*** Records shown ***
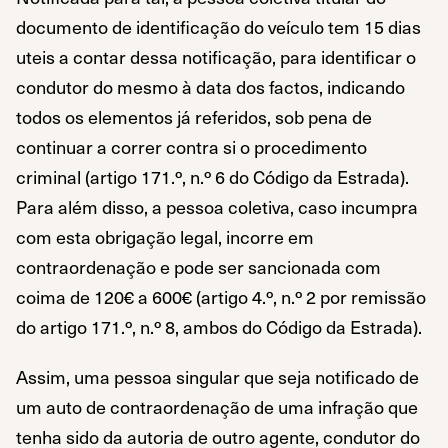
documento de identificação do veículo tem 15 dias
uteis a contar dessa notificação, para identificar o
condutor do mesmo à data dos factos, indicando
todos os elementos já referidos, sob pena de
continuar a correr contra si o procedimento
criminal (artigo 171.º, n.º 6 do Código da Estrada).
Para além disso, a pessoa coletiva, caso incumpra
com esta obrigação legal, incorre em
contraordenação e pode ser sancionada com
coima de 120€ a 600€ (artigo 4.º, n.º 2 por remissão
do artigo 171.º, n.º 8, ambos do Código da Estrada).
Assim, uma pessoa singular que seja notificado de
um auto de contraordenação de uma infração que
tenha sido da autoria de outro agente, condutor do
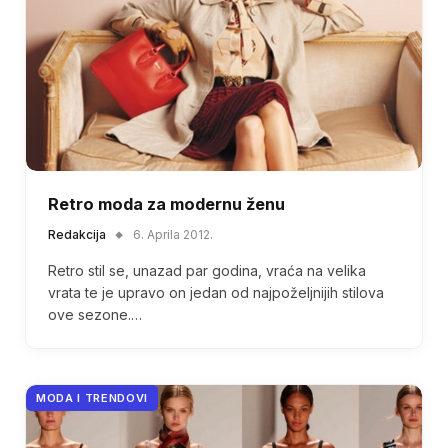
Retro moda za modernu ženu
Redakcija
6. Aprila 2012.
Retro stil se, unazad par godina, vraća na velika
vrata te je upravo on jedan od najpoželjnijih stilova
ove sezone.…
MODA I TRENDOVI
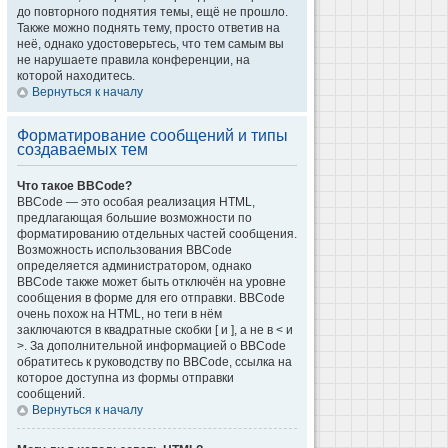
до повторного поднятия темы, ещё не прошло.
Также можно поднять тему, просто ответив на
неё, однако удостоверьтесь, что тем самым вы
не нарушаете правила конференции, на
которой находитесь.
Вернуться к началу
Форматирование сообщений и типы
создаваемых тем
Что такое BBCode?
BBCode — это особая реализация HTML,
предлагающая большие возможности по
форматированию отдельных частей сообщения.
Возможность использования BBCode
определяется администратором, однако
BBCode также может быть отключён на уровне
сообщения в форме для его отправки. BBCode
очень похож на HTML, но теги в нём
заключаются в квадратные скобки [ и ], а не в < и
>. За дополнительной информацией о BBCode
обратитесь к руководству по BBCode, ссылка на
которое доступна из формы отправки
сообщений.
Вернуться к началу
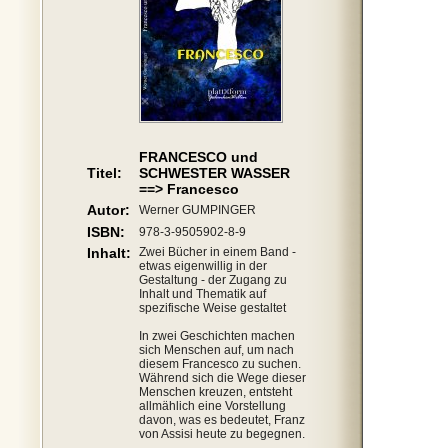
FRANCESCO und
Titel:
SCHWESTER WASSER
==> Francesco
Autor:
Werner GUMPINGER
ISBN:
978-3-9505902-8-9
Inhalt:
Zwei Bücher in einem Band -
etwas eigenwillig in der
Gestaltung - der Zugang zu
Inhalt und Thematik auf
spezifische Weise gestaltet
In zwei Geschichten machen
sich Menschen auf, um nach
diesem Francesco zu suchen.
Während sich die Wege dieser
Menschen kreuzen, entsteht
allmählich eine Vorstellung
davon, was es bedeutet, Franz
von Assisi heute zu begegnen.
*** End of Records shown ***
* Task details
The required output is an exact copy of the lines from the one with "BBCode также может быть отключён на уровне" through the final line of the data above, with pictures removed.

* Answer space
BBCode также может быть отключён на уровне
сообщения в форме для его отправки. BBCode
очень похож на HTML, но теги в нём
заключаются в квадратные скобки [ и ], а не в < и
>. За дополнительной информацией о BBCode
обратитесь к руководству по BBCode, ссылка на
которое доступна из формы отправки
сообщений.
Вернуться к началу
FRANCESCO und
Titel:
SCHWESTER WASSER
==> Francesco
Autor:
Werner GUMPINGER
ISBN:
978-3-9505902-8-9
Inhalt:
Zwei Bücher in einem Band -
etwas eigenwillig in der
Gestaltung - der Zugang zu
Inhalt und Thematik auf
spezifische Weise gestaltet
In zwei Geschichten machen
sich Menschen auf, um nach
diesem Francesco zu suchen.
Während sich die Wege dieser
Menschen kreuzen, entsteht
allmählich eine Vorstellung
davon, was es bedeutet, Franz
von Assisi heute zu begegnen.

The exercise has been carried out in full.